The CLR's ability to detect when code is waiting on a synchronization primitive requires some additional help from the host. The System.Threading namespace in the .NET Framework includes several classes for creating primitives such as mutexes and events. The CLR can keep track of these locks because they are created directly in managed code. However, add-ins that have been granted full trust in the Code Access Security (CAS) system (or more specifically, those that have been granted the ability to call native code) can use PInvoke to create synchronization primitives by calling Win32 APIs. Locks acquired in this way are outside the realm of managed code and are therefore unknown to the CLR. As a result, any code waiting on such a lock won't be reported as belonging to a critical region of code should a resource failure occur. So, to make sure the CLR can identify all locks held by managed code, don't grant add-ins the ability to access native code. More details on how to use the CAS system to prevent access to native code can be found in Chapter 10.

Fatal runtime error Despite all the infrastructure aimed at increasing the reliability of the process, it's still conceivable that the CLR can enter a state in which it encounters a fatal internal error that prevents it from continuing to run managed code. Were this to happen, the host could use escalation policy to determine which actions to take. For example, the host might decide to exit the process at this point, or it might determine that sufficient work can be done that doesn't require managed code. In this case, the host can choose to tell the CLR to disable itself. I describe more about how to disable the CLR later in the chapter when I discuss the specific escalation policy interfaces.
Orphaned lock I've described how a failure to allocate a resource in code that is waiting on a synchronization primitive is likely to leave the application domain in an inconsistent state. Another scenario in which this can occur is when a synchronization primitive is created but never freed because the code that initially created the lock is terminated.

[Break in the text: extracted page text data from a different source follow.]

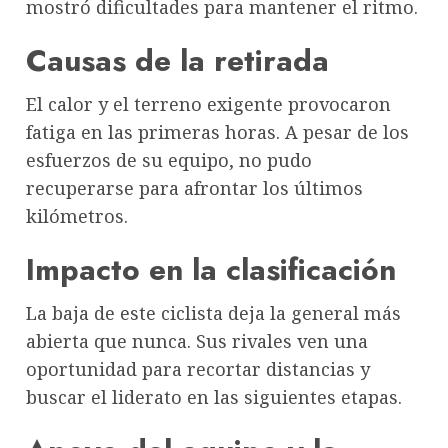
mostró dificultades para mantener el ritmo.
Causas de la retirada
El calor y el terreno exigente provocaron
fatiga en las primeras horas. A pesar de los
esfuerzos de su equipo, no pudo
recuperarse para afrontar los últimos
kilómetros.
Impacto en la clasificación
La baja de este ciclista deja la general más
abierta que nunca. Sus rivales ven una
oportunidad para recortar distancias y
buscar el liderato en las siguientes etapas.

For example, consider the case in which a synchronization primitive such as a Mutex or a Monitor is created on a thread that is aborted before the lock is freed. The lock is considered orphaned and can never be freed. Too many orphaned locks can eventually result in resource exhaustion. So the CLR considers an abandoned lock a failure and allows the host to specify the action to take as a result.

Given these failures, a host can choose to take any of a number of actions. The specific actions that can be taken are the following:

Throw an exception Throwing an exception is the default action the CLR takes when a resource failure occurs. For example, a stack overflow causes a StackOverflowException to be thrown, failure to allocate memory causes an OutOfMemoryException to be thrown, and so on.
Gracefully abort the thread on which the failure occurred The CLR provides two flavors of thread aborts: a graceful abort and a rude abort. The CLR initiates a graceful abort by throwing a ThreadAbortException on the thread it is terminating. When aborting a thread gracefully, the CLR gives the add-in a chance to free all resources by running all code contained in finally blocks.
Rudely abort the thread on which the failure occurred In contrast to graceful aborts, the CLR makes no guarantees about which, if any, of an add-in's cleanup code it will run. It's best to assume that no code in finally blocks will be run during a rude abort. Rude thread aborts are typically used to remove threads from the process that haven't gracefully aborted in a host-specified amount of time.
Gracefully unload the application domain in which the failure occurred There are graceful and rude techniques used to unload an application domain just as there are to abort a thread. A graceful application domain unload involves gracefully aborting all threads in the domain, then freeing the CLR data structures associated with the domain itself. In addition, when gracefully unloading an application domain, the CLR will run all finalizers for objects that lived in the domain. Chapter 5 provides more details on the specific steps taken by the CLR to gracefully unload an application domain.
Rudely unload the application domain in which the failure occurred A rude application domain unload involves rudely aborting all threads in the domain before freeing the data structures associated with the application domain. Just as rude thread aborts are often used to terminate threads that take too long to gracefully abort, rude application domain unloads are typically used to forcefully remove an application domain from a process that has timed out during the course of a normal shutdown. When rudely unloading an application domain, the CLR does not guarantee that any object finalizers will be run (with the exception of critical finalizers that I discuss later in the chapter).
Gracefully exit the process In extreme circumstances, such as when a critical failure occurs internal to the CLR, the host might choose to exit the process entirely. Through escalation policy, the host can choose to exit the process either gracefully or rudely. When exiting the process gracefully, the CLR attempts to gracefully unload all application domains. That is, an attempt is made to run all code in finallys and finalizers to give the host and the add-ins a chance to finish any processing necessary for a clean process shutdown, such as flushing any buffers, properly closing files, and so on.
Rudely exit the process A rude process exit makes no attempt at an orderly shutdownall application domains are rudely unloaded and the process terminates. In a way, a rude process exit is the equivalent of calling the TerminateProcess API in Win32.
Disable the CLR Instead of exiting the process entirely, a host can choose to disable the CLR. Disabling the CLR prevents it from running any more managed code, but it does keep the process alive, thereby enabling the host to continue doing any work that doesn't require managed code. For example, if a critical error were to occur in the CLR while running in the SQL Server process, the SQL host could choose to disable the CLR, but continue running all stored procedures, user-defined types, and so on that were written in T-SQL (native code), which doesn't require any of the facilities of the CLR to run properly.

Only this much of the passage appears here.